Helping countless people cope with stress, anxiety and even depression, mindfulness is becoming a go-to practice for many. Today we are speaking to Suzanne Shenderey who combines mindfulness with her hypnotherapy services to explore how the two work together.
Hi Suzanne, can you start by telling us how you came across mindfulness and how it’s helped you?
I first became interested in mindfulness when I was running a relaxation group and looking for guided meditations to use. I began to read about mindfulness and it felt as though a light bulb had been switched on. I was shocked to realise how much of my life I was spending on autopilot. I recognised that so many of us have similar worries, pressures and anxieties and was impressed by the amount of scientific research behind mindfulness.
The thing that really resonated with me was the use of self compassion – I use this a lot myself and when working with clients. I was so fascinated by mindfulness I began reading more about it and started to practise daily meditation.
I took part in a Mindfulness Based Stress Reduction (MBSR) programme and then undertook teacher training. If you’re a mindfulness teacher, I think it’s vital that you practice mindfulness yourself. I now see one-to-one clients, run mindfulness workshops and programmes and use mindfulness techniques with most of my hypnotherapy clients. I have also trained teachers to use mindfulness in the classroom.
How do you use this within your hypnotherapy work?
Mindfulness can work really well alongside hypnotherapy. Practising meditation can be a big help when it comes to alleviate anxiety. Developing an awareness of one’s thoughts, feelings and behaviours using mindfulness techniques can help to break negative habits and improve self-esteem.
I use breathing exercises in both hypnotherapy and mindfulness. I find children and adults alike respond well to the use of mindfulness techniques.
Why do you think mindfulness and hypnotherapy goes well together?
Hypnotherapy and mindfulness are both ways of empowering people to help themselves. I often use a combination of the two when working with my clients.
In both cases we are rewiring the neural connections that keep us trapped in unhelpful feelings, thoughts and behaviours. Both mindfulness and hypnotherapy enable people to develop new healthy habits for themselves.

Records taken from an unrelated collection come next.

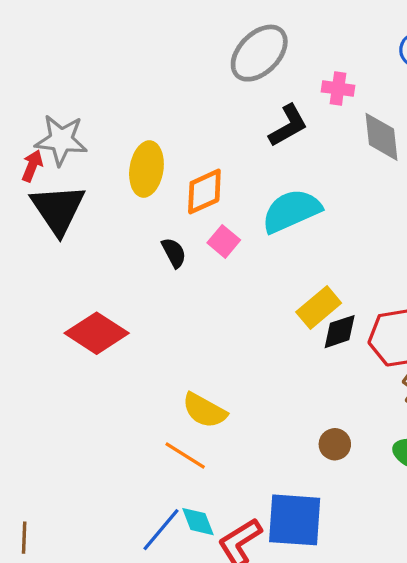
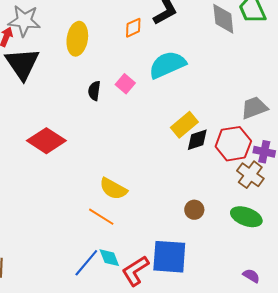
orange diamond: (204, 192) -> (133, 28), moved, size x0.7
black semicircle: (174, 253) -> (94, 91), turned -144

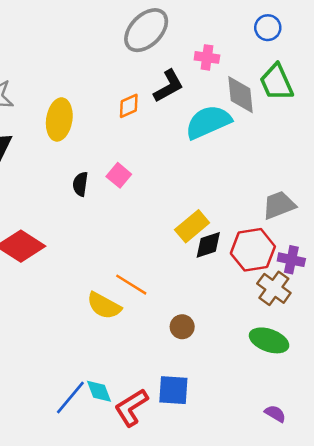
cyan semicircle: (167, 65) -> (208, 122), moved
brown circle: (194, 210) -> (182, 327), moved
orange line: (101, 217) -> (131, 285), moved
blue square: (169, 257) -> (173, 390), size x0.7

How can our readers get started with their own mindfulness practice?
Modern life is stressful and busy. People often feel that they just don’t have time to pause, let alone meditate. There are many misconceptions about mediation, one being that it has to take a long time. Another is that you have to sit cross legged on a cushion chanting.
Whilst it’s true that the more you practise mindfulness techniques, the more benefit you’ll get from them, any practice is beneficial. Even a minute a day is better than nothing. There are lots of short mindfulness practices, from one-minute breathing space meditations, to paying attention while taking your shower in the morning.
Mindfulness can be practised in any situation, for example while walking, doing yoga or writing a gratitude journal. A good way to get started is to use an app like Head Space or Insight Timer. You may like to join an eight-week Mindfulness Based Stress Reduction (MBSR) programme or even train as a mindfulness teacher. There are some great books out there too, a good one to start with would be “Mindfulness, Finding Peace in a Frantic World” by Mark Williams.